Cisco Extends Buying Spree

Dipping into its coffers again to bolster its technology, network equipment
giant Cisco will pay $9 million for full control of
Parc Technologies.

Cisco already owned a 10 percent stake in the privately-held London company, having contributed to its $23 million second-round of financing along with
NTT Corp. and Credit Suisse First Boston.

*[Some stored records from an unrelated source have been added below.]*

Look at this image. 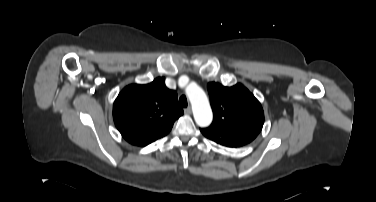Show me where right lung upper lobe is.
<instances>
[{
    "label": "right lung upper lobe",
    "instance_id": "1",
    "mask_svg": "<svg viewBox=\"0 0 376 202\" xmlns=\"http://www.w3.org/2000/svg\"><path fill=\"white\" fill-rule=\"evenodd\" d=\"M158 77L145 85L125 87L113 104L115 125L124 139L144 147L167 135L174 121L183 114L177 93Z\"/></svg>",
    "mask_w": 376,
    "mask_h": 202
}]
</instances>
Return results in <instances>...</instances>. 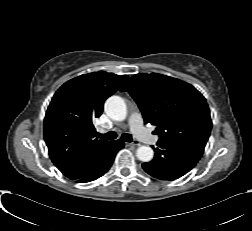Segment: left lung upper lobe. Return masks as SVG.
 Wrapping results in <instances>:
<instances>
[{
  "label": "left lung upper lobe",
  "mask_w": 252,
  "mask_h": 231,
  "mask_svg": "<svg viewBox=\"0 0 252 231\" xmlns=\"http://www.w3.org/2000/svg\"><path fill=\"white\" fill-rule=\"evenodd\" d=\"M138 104L145 123L156 126L159 141L206 145L212 126L209 107L192 85L157 73L136 74L121 88Z\"/></svg>",
  "instance_id": "1"
}]
</instances>
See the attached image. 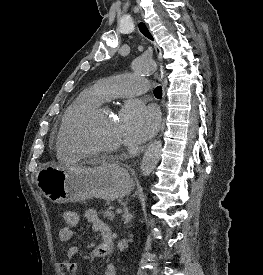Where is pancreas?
<instances>
[{
  "instance_id": "obj_1",
  "label": "pancreas",
  "mask_w": 263,
  "mask_h": 275,
  "mask_svg": "<svg viewBox=\"0 0 263 275\" xmlns=\"http://www.w3.org/2000/svg\"><path fill=\"white\" fill-rule=\"evenodd\" d=\"M101 214L105 217V218H109L110 220H113L115 217V213L113 211V207H110L109 209L102 211Z\"/></svg>"
}]
</instances>
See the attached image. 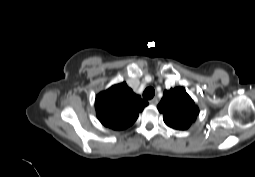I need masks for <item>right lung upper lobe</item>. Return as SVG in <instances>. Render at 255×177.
<instances>
[{
    "label": "right lung upper lobe",
    "mask_w": 255,
    "mask_h": 177,
    "mask_svg": "<svg viewBox=\"0 0 255 177\" xmlns=\"http://www.w3.org/2000/svg\"><path fill=\"white\" fill-rule=\"evenodd\" d=\"M147 105L148 102L136 95L126 82L100 92L95 99L97 118L105 127L113 130L131 126Z\"/></svg>",
    "instance_id": "1"
}]
</instances>
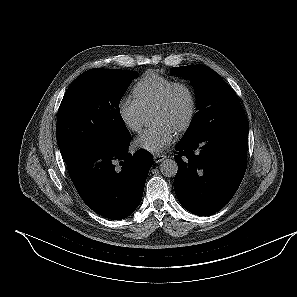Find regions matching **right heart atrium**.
<instances>
[{
	"mask_svg": "<svg viewBox=\"0 0 297 297\" xmlns=\"http://www.w3.org/2000/svg\"><path fill=\"white\" fill-rule=\"evenodd\" d=\"M117 115L123 126L131 132L137 133L143 125L144 112L132 98L122 96L116 105Z\"/></svg>",
	"mask_w": 297,
	"mask_h": 297,
	"instance_id": "right-heart-atrium-1",
	"label": "right heart atrium"
}]
</instances>
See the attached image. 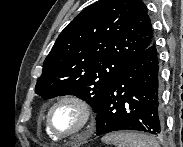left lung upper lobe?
<instances>
[{
  "label": "left lung upper lobe",
  "mask_w": 183,
  "mask_h": 147,
  "mask_svg": "<svg viewBox=\"0 0 183 147\" xmlns=\"http://www.w3.org/2000/svg\"><path fill=\"white\" fill-rule=\"evenodd\" d=\"M152 42L142 0H99L61 32L35 92L43 99L75 95L96 112L117 75Z\"/></svg>",
  "instance_id": "1"
}]
</instances>
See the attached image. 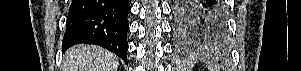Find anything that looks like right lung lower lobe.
Listing matches in <instances>:
<instances>
[{
    "mask_svg": "<svg viewBox=\"0 0 301 71\" xmlns=\"http://www.w3.org/2000/svg\"><path fill=\"white\" fill-rule=\"evenodd\" d=\"M129 12V0H73L63 51L74 44H94L110 50L127 63Z\"/></svg>",
    "mask_w": 301,
    "mask_h": 71,
    "instance_id": "1",
    "label": "right lung lower lobe"
}]
</instances>
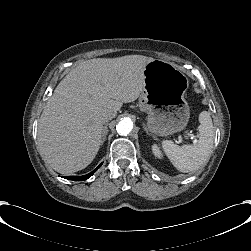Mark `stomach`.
<instances>
[{
	"label": "stomach",
	"mask_w": 251,
	"mask_h": 251,
	"mask_svg": "<svg viewBox=\"0 0 251 251\" xmlns=\"http://www.w3.org/2000/svg\"><path fill=\"white\" fill-rule=\"evenodd\" d=\"M144 81L139 105L148 114V129L159 135L182 130L189 119L188 78L172 63L154 59L144 67Z\"/></svg>",
	"instance_id": "stomach-1"
}]
</instances>
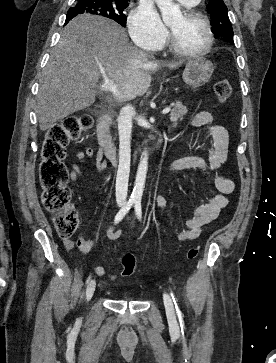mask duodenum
I'll return each mask as SVG.
<instances>
[{
  "instance_id": "duodenum-1",
  "label": "duodenum",
  "mask_w": 276,
  "mask_h": 363,
  "mask_svg": "<svg viewBox=\"0 0 276 363\" xmlns=\"http://www.w3.org/2000/svg\"><path fill=\"white\" fill-rule=\"evenodd\" d=\"M111 113L109 111H100L98 113L97 121V135L100 143V147L109 161L116 162L117 149L112 141L110 135ZM162 138H159L153 145V150L157 149L161 143Z\"/></svg>"
}]
</instances>
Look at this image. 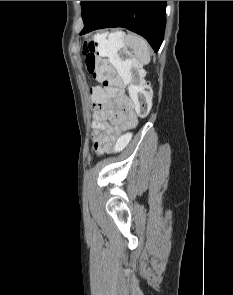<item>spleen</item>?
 <instances>
[{
	"mask_svg": "<svg viewBox=\"0 0 233 295\" xmlns=\"http://www.w3.org/2000/svg\"><path fill=\"white\" fill-rule=\"evenodd\" d=\"M99 50L102 56H107L109 61L121 70L124 63L118 57V51L128 46L134 52L135 57L143 64L150 62V47L148 42L137 34H124L122 31L110 33L107 39L99 38Z\"/></svg>",
	"mask_w": 233,
	"mask_h": 295,
	"instance_id": "obj_1",
	"label": "spleen"
}]
</instances>
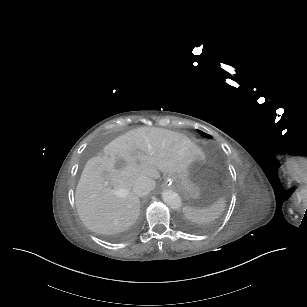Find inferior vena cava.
Returning a JSON list of instances; mask_svg holds the SVG:
<instances>
[{"label":"inferior vena cava","instance_id":"inferior-vena-cava-1","mask_svg":"<svg viewBox=\"0 0 307 307\" xmlns=\"http://www.w3.org/2000/svg\"><path fill=\"white\" fill-rule=\"evenodd\" d=\"M154 187L155 185L150 178L142 176L136 179L133 185V192L137 196L142 197L149 194L150 191L154 189Z\"/></svg>","mask_w":307,"mask_h":307}]
</instances>
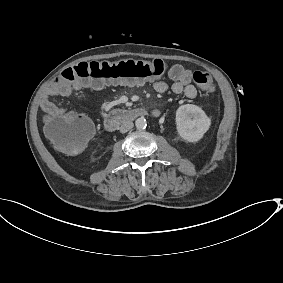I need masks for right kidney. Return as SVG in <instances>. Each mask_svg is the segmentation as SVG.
Masks as SVG:
<instances>
[{
    "mask_svg": "<svg viewBox=\"0 0 283 283\" xmlns=\"http://www.w3.org/2000/svg\"><path fill=\"white\" fill-rule=\"evenodd\" d=\"M90 162H94V160H93V158H92V157L90 158Z\"/></svg>",
    "mask_w": 283,
    "mask_h": 283,
    "instance_id": "obj_1",
    "label": "right kidney"
}]
</instances>
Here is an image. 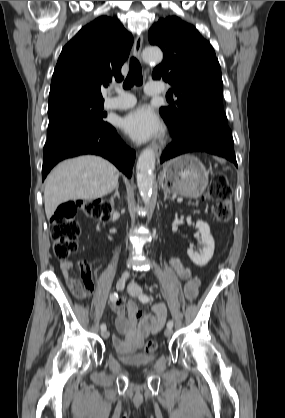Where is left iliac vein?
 <instances>
[{"mask_svg":"<svg viewBox=\"0 0 285 418\" xmlns=\"http://www.w3.org/2000/svg\"><path fill=\"white\" fill-rule=\"evenodd\" d=\"M127 291H128V293H129L131 296H133V297H138V296H140V295L142 294V289H141V287H140L138 284H136V283H130V284L127 286ZM172 333H173L172 328H167V329L165 330V332H164V335H165L166 337H170V336L172 335Z\"/></svg>","mask_w":285,"mask_h":418,"instance_id":"obj_1","label":"left iliac vein"}]
</instances>
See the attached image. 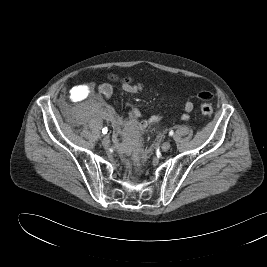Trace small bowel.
<instances>
[{"label":"small bowel","mask_w":267,"mask_h":267,"mask_svg":"<svg viewBox=\"0 0 267 267\" xmlns=\"http://www.w3.org/2000/svg\"><path fill=\"white\" fill-rule=\"evenodd\" d=\"M95 89L94 84H90L88 86V91L92 93ZM98 93L101 95L104 99H109L113 94V87L109 83H101L96 87ZM123 89L130 93H138L143 90L142 84H124ZM183 110L184 113L182 114V119L188 120L189 116L188 113L193 110V103L190 100H186L183 103ZM142 113L139 108L132 107L128 113V116L125 120L121 118L120 116L116 115L112 110H108L104 113V118L110 121L114 127L115 130H119L120 126L124 122L126 124L125 133L127 136L133 139L135 143V149L134 153L137 156H141L142 149L138 146L136 142V137L145 130L148 126L152 124L159 123L162 121L163 116L162 115H151L147 119L141 120Z\"/></svg>","instance_id":"obj_1"}]
</instances>
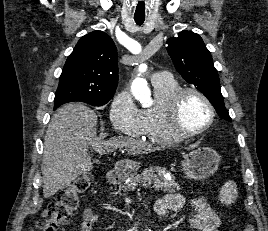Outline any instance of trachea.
Segmentation results:
<instances>
[{"label": "trachea", "instance_id": "trachea-1", "mask_svg": "<svg viewBox=\"0 0 268 231\" xmlns=\"http://www.w3.org/2000/svg\"><path fill=\"white\" fill-rule=\"evenodd\" d=\"M137 25H142L144 23V19H136L134 18Z\"/></svg>", "mask_w": 268, "mask_h": 231}]
</instances>
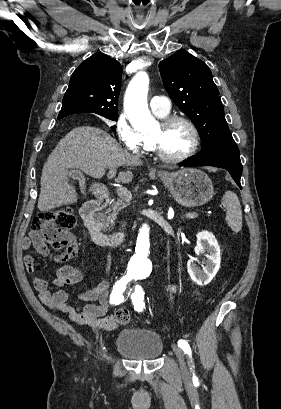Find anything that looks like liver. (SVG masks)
<instances>
[{"instance_id": "1", "label": "liver", "mask_w": 281, "mask_h": 409, "mask_svg": "<svg viewBox=\"0 0 281 409\" xmlns=\"http://www.w3.org/2000/svg\"><path fill=\"white\" fill-rule=\"evenodd\" d=\"M122 164L139 166L142 160L119 148L116 138L96 126L72 128L49 154L41 174L39 211H51L61 205L77 202V192L68 180L70 168H79L93 178H101L105 168H118ZM131 170L119 172L120 182H130Z\"/></svg>"}]
</instances>
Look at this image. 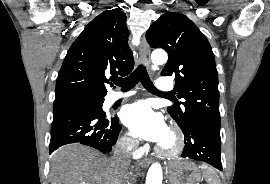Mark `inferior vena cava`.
Masks as SVG:
<instances>
[{"instance_id":"obj_1","label":"inferior vena cava","mask_w":270,"mask_h":184,"mask_svg":"<svg viewBox=\"0 0 270 184\" xmlns=\"http://www.w3.org/2000/svg\"><path fill=\"white\" fill-rule=\"evenodd\" d=\"M138 141L134 139H123L119 141L114 150L111 164L122 172H125L130 164L131 150L136 148Z\"/></svg>"}]
</instances>
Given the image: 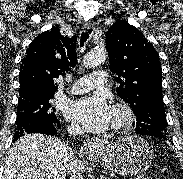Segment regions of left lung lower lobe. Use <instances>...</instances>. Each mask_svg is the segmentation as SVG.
I'll use <instances>...</instances> for the list:
<instances>
[{
    "label": "left lung lower lobe",
    "mask_w": 183,
    "mask_h": 179,
    "mask_svg": "<svg viewBox=\"0 0 183 179\" xmlns=\"http://www.w3.org/2000/svg\"><path fill=\"white\" fill-rule=\"evenodd\" d=\"M162 139H165L167 141H170L169 137H163Z\"/></svg>",
    "instance_id": "left-lung-lower-lobe-1"
}]
</instances>
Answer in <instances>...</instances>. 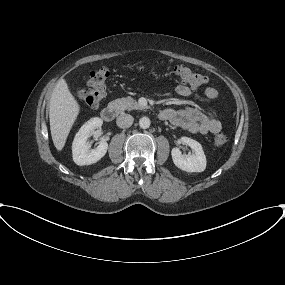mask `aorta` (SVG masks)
Listing matches in <instances>:
<instances>
[{
  "label": "aorta",
  "mask_w": 285,
  "mask_h": 285,
  "mask_svg": "<svg viewBox=\"0 0 285 285\" xmlns=\"http://www.w3.org/2000/svg\"><path fill=\"white\" fill-rule=\"evenodd\" d=\"M150 119L148 117H142L140 118L139 120V126L142 128V129H147L150 127Z\"/></svg>",
  "instance_id": "1"
}]
</instances>
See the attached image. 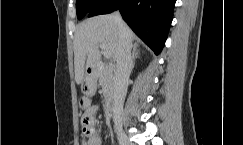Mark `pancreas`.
<instances>
[{
  "label": "pancreas",
  "instance_id": "cf45deb5",
  "mask_svg": "<svg viewBox=\"0 0 243 145\" xmlns=\"http://www.w3.org/2000/svg\"><path fill=\"white\" fill-rule=\"evenodd\" d=\"M114 72L113 69L106 65L100 74V85L104 95H108L113 91Z\"/></svg>",
  "mask_w": 243,
  "mask_h": 145
}]
</instances>
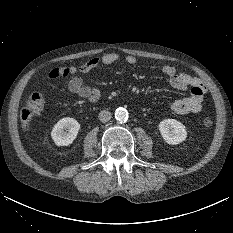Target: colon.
Wrapping results in <instances>:
<instances>
[{
  "instance_id": "1",
  "label": "colon",
  "mask_w": 233,
  "mask_h": 233,
  "mask_svg": "<svg viewBox=\"0 0 233 233\" xmlns=\"http://www.w3.org/2000/svg\"><path fill=\"white\" fill-rule=\"evenodd\" d=\"M44 108V98L39 93L31 94L26 100L25 106L20 111V120L24 127H28L31 119L41 114ZM205 127L213 124L211 118L206 117L202 120Z\"/></svg>"
}]
</instances>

Parc’s Route Server algorithms were devised to help service providers meet
service level agreements (SLAs) while improving network utilization and
reducing capital expenditure.

Initially, Parc’s technology will be used by Cisco in its Multiprotocol
Label Switching management portfolio, made available as part
of its IP Solution Center (ISC).

The Parc sale is expected to close in the first quarter of Cisco’s fiscal
2005. When it does, a dozen of the 20 Parc employees, including CEO Gideon
Agar, will join Cisco, according to Cisco spokeswoman Elizabeth McNichols.
They will report to Cliff Meltzer, senior vice president of Cisco’s network
management technology group.

The Parc purchase is the latest in a string of pickups. The company can
certainly afford it. At the end of its most recent quarter, the company had
approximately $19 billion in cash and marketable investments on its books.

Last month, Cisco paid $89
million
for the assets of core router maker Procket Networks.

That was closely followed by an $82 million
deal
for the 83 percent of Actona Technologies that it doesn’t already
own. Privately held Actona makes wide area network (define) file services
software to help large companies store and manage data at far-off locations.